The Fraud Squad

Posted March 4, 2010 in News

It is no secret that San Bernardino County has been hit with a swath of corruption investigations and allegations at the state, local and even federal levels. Now residents are getting fed up. 


“I don’t really see how this county could be more corrupt than it already is,” says Jay Lindberg, one of the founding members of the San Bernardino County Anti-Corruption Group, an organization of residents dedicated to fighting corruption at all levels and holding elected officials responsible for their actions. “Our goal is to expose the corruption and try to clean it up. It’s straightforward in the process, and we’re building something that has to be powerful enough to where the people involved in this don’t become targets, or if they do they can survive it.”


There’s plenty for this group to sink its teeth into. There’s that cluster of a mess in San Jacinto where four city council members, a school board member and a local developer were indicted in a criminal case alleging tax fraud, bribery, money laundering, perjury and filing false government documents.


Prosecutors have also charged former San Bernardino County Supervisor (and former Assessor) Bill Postmus and others with over a dozen criminal counts, including bribery.

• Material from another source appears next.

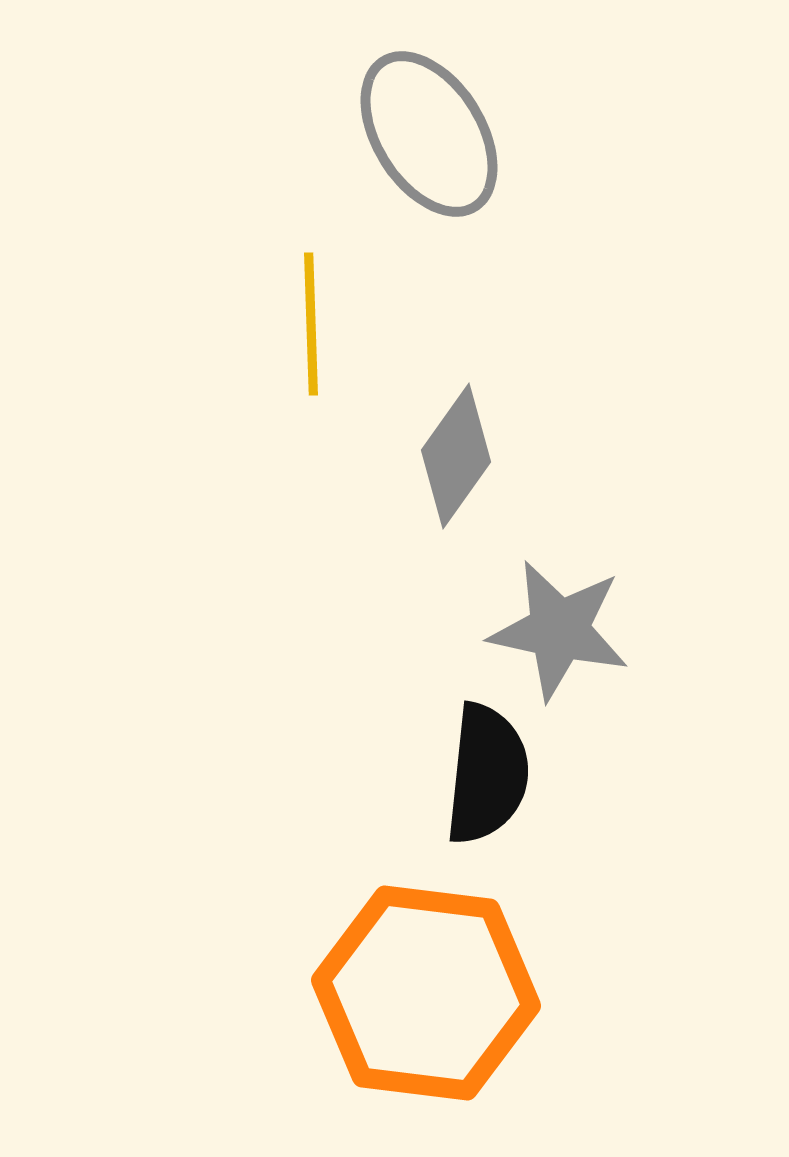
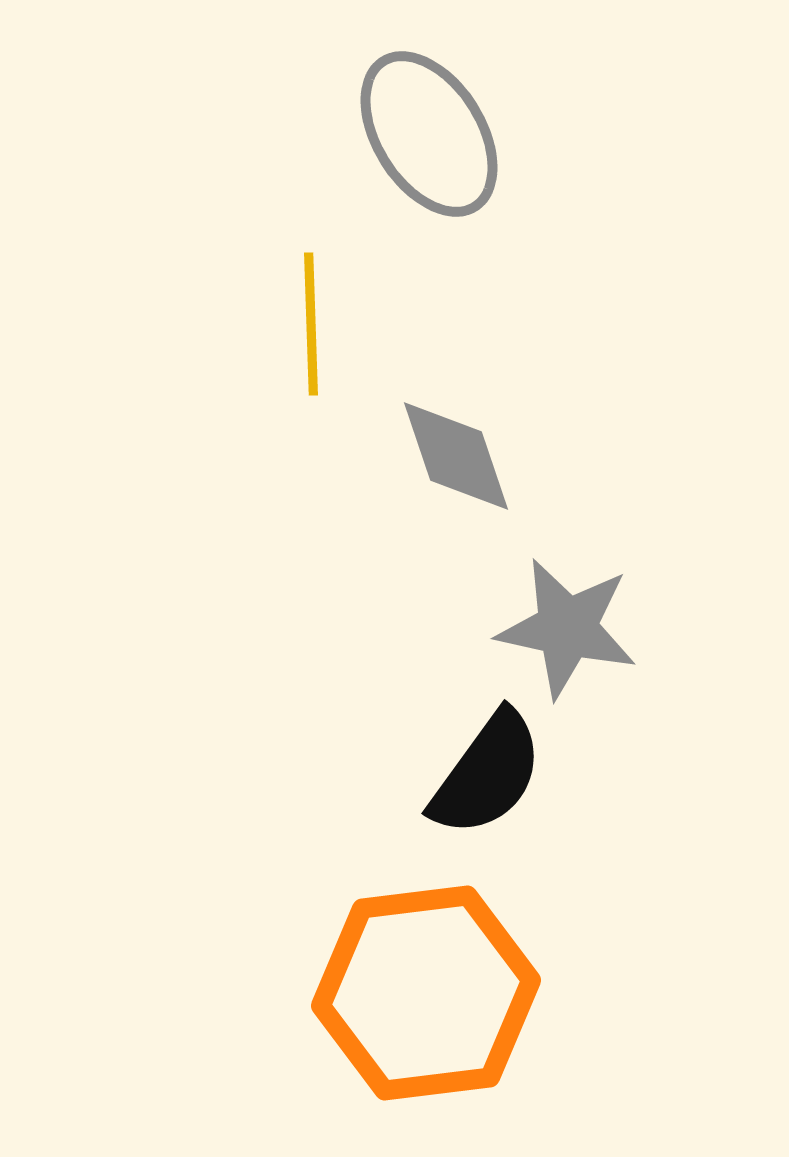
gray diamond: rotated 54 degrees counterclockwise
gray star: moved 8 px right, 2 px up
black semicircle: rotated 30 degrees clockwise
orange hexagon: rotated 14 degrees counterclockwise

But when it comes to nailing political corruption, uncovering a paper trail or deciphering “cooked” books can often play a pivotal role. This is where Dr. Bob Hurt steps in. Hurt, a professor of accounting and associate director at Cal Poly Pomona’s Master of Science in Accountancy program, is a certified fraud examiner and a member of the Association of Certified Fraud Examiners, which recently started up a branch in the Inland Empire. 


“Fraud examination and forensic accounting are areas of interest for me ever since I have been at Cal Poly Pomona over 25 years,” Hurt says.


According to Hurt, corruption includes things like bribery, conflict of interest and economic extortion. “Asset misappropriation, as the name implies, refers to any misuse of organizational assets such as cash, inventory, other assets, and it can include items like larceny, skimming, check tampering, or fraudulent expense reimbursement schemes,” he explains. “Fraudulent financial statements are often equated with ‘cooking the books.’”


Fraud investigation is extremely complex, requiring investigators in the field to have to have a multidisciplinary form of training.


“Fraud investigation is not an exact ‘science’ because it deals with human behavior,” Hurt says. A fraud examiner needs to know about accounting and finance, of course; but we also need to understand human behavior, the law and information technology.”


And while Hurt would not comment on the IE’s ongoing corruption investigations, he explains the sociological factors that shed light on why people commit fraud. One widely accepted academic theory suggests that people commit fraud when three forces combine: pressure, opportunity and rationalization. “People who commit fraud are normally under some pressure to do so; such pressure may come from a variety of sources, including a need to pay off debts or to support a gambling or substance habit [editor’s note: Postmus has admitted to a drug habit],” Hurt says. 


“The opportunity to commit fraud often arises from an organization’s weak internal controls,” Hurt adds.


Hurt says that a recent surge in fraud at local and national levels provide proof that cases of fraud are rising. 


Lindberg, a longtime San Bernardino resident concurs with Hurt’s assessment. The author of Drug War Economics: The Machine Behind the Madness, says that he’s been fighting corruption in San Bernardino for nearly two decades. “Through this all, I have been attacked and charged with several crimes, which were eventually all dismissed,” he says. But also my family has been harassed and one of my parents was even killed. But I have survived, that’s what matters.”


Lindberg maintains that the only way to hold accountable elected officials who are responsible for fraud and other forms of corruption is to get politically active. “The problem is that we’ve got institutionalized, multi-layered levels of corruption in this county, and the big developers and corporations are at the top,” Lindberg says.


Lindberg contends that anyone out there can help to fight corruption. “We can all make a difference by using our voices and political power. People need to get involved and we encourage all residents concerned to come to our meetings, it is open to the public we need more people to jump on board. We can’t win this battle alone.”